**ASSIGNED TASK:** Find and return every line of the data that contains the word "what".

Data items:
········

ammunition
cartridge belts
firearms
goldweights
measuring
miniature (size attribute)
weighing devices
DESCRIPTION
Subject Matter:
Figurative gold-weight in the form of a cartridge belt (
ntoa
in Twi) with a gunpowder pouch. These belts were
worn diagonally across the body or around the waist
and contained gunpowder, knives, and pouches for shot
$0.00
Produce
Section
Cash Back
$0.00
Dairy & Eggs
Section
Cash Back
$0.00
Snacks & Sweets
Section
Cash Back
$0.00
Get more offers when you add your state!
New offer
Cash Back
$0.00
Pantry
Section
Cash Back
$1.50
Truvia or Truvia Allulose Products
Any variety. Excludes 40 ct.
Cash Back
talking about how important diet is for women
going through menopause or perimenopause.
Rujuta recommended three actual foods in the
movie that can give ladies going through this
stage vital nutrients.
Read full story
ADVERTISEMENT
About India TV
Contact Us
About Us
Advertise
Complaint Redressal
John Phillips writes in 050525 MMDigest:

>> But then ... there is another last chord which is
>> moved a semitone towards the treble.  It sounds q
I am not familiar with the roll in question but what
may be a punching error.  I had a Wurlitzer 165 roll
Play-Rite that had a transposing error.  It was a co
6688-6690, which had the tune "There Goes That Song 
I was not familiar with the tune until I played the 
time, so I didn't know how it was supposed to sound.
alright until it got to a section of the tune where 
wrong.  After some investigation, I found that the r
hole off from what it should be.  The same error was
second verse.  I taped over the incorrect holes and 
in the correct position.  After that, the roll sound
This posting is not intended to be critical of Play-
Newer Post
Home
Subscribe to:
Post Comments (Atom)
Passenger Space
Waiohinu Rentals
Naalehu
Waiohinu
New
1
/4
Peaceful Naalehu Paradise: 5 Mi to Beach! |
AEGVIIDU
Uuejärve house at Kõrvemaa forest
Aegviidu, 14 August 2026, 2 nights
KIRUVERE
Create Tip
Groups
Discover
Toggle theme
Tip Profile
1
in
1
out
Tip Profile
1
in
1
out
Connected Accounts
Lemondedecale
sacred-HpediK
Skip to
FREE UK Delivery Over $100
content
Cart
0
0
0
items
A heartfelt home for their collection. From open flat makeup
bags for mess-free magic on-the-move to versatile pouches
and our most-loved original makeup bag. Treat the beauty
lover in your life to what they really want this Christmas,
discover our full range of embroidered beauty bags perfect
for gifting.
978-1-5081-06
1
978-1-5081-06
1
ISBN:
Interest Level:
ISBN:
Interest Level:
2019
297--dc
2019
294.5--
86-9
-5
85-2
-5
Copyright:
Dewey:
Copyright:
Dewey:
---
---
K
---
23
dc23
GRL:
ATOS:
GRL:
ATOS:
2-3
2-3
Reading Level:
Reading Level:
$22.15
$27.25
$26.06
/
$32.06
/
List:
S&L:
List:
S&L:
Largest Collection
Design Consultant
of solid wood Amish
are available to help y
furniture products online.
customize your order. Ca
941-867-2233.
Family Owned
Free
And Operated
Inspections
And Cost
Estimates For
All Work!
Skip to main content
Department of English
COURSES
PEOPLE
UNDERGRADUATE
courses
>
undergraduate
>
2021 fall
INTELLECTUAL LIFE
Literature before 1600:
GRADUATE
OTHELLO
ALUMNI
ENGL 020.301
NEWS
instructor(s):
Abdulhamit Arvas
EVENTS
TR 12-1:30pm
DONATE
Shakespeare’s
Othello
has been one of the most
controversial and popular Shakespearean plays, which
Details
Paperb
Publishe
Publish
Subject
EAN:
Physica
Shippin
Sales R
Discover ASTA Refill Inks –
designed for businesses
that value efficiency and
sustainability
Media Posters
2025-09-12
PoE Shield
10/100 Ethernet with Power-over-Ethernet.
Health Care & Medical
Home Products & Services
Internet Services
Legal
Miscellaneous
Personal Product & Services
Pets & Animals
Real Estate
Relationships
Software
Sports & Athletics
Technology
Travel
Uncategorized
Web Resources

········

**RESULT:**
I am not familiar with the roll in question but what
hole off from what it should be.  The same error was
lover in your life to what they really want this Christmas,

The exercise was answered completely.